Once again, it’s been a long, long time since I’ve lasted posted content on here.
When you work full time and try to manage a social life abroad, it can be hard to summon the motivation and energy to put together some content and sit in front of the Macbook to articulate it.
However, the past couple of weeks have been productive as I have edited some pictures and put together another video postcard.
Just last month, I took a solo trip over to Hong Kong and stayed for four days and four nights. I was there partly for an ultimate frisbee tournament and, partly for visa renewal purposes and of course to see the archipelago and give my weakened Cantonese skills a much-needed boost of practice.
This trip was a very nice opportunity to spend a few days by myself just shooting pictures and video to satisfy my photography/videography needs that I haven’t been able to do much of due to the amount of work I usually have going on.
Hong Kong is often remarked as “just another big city” – but it’s a pretty exciting city nonetheless.

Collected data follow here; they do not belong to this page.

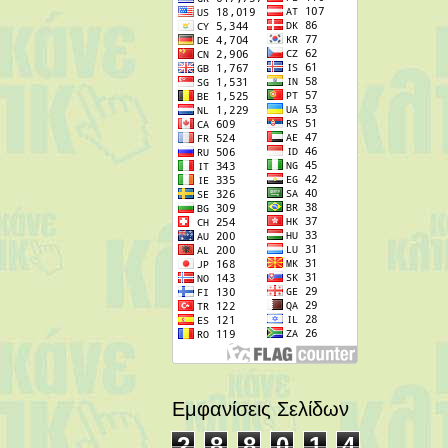
Εμφανίσεις Σελίδων
2
8
8
0
1
4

Towering skyscrapers, a saturated market for fancy wrist watches (real or fake), and a heightened sense of commercialism characterizes the former British territory. The people are genuine and the dim sum is above everything else you’ve ever tasted.
Here’s the video postcard of my trip. Hopefully, it’ll give you all a taste of my impressions of the city better than I can articulate at the moment. Enjoy!

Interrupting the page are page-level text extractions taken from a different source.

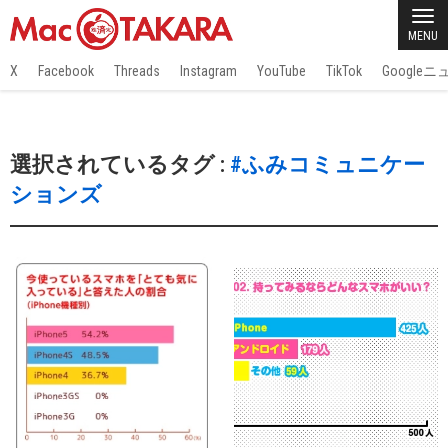
MENU
X
Facebook
Threads
Instagram
YouTube
TikTok
Google
選択されているタグ :
#ふみコミュニケー
ションズ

Music – Tony Castles – Heart in the Pipes (Kauf Remix)
Shot with – Canon 7D, Canon 17-40mm f/4 L, Canon 50mm f/1.8 and Tokina 11-16 f/2.8 lenses.
Cut and edited with – Final Cut Pro X
I’m not posting as much. It’s true.
A number of things were going on recently that I couldn’t put much thought to paper (computer screen?) and get it all out. I did put out a new video postcard recently, as those who are following may have noticed.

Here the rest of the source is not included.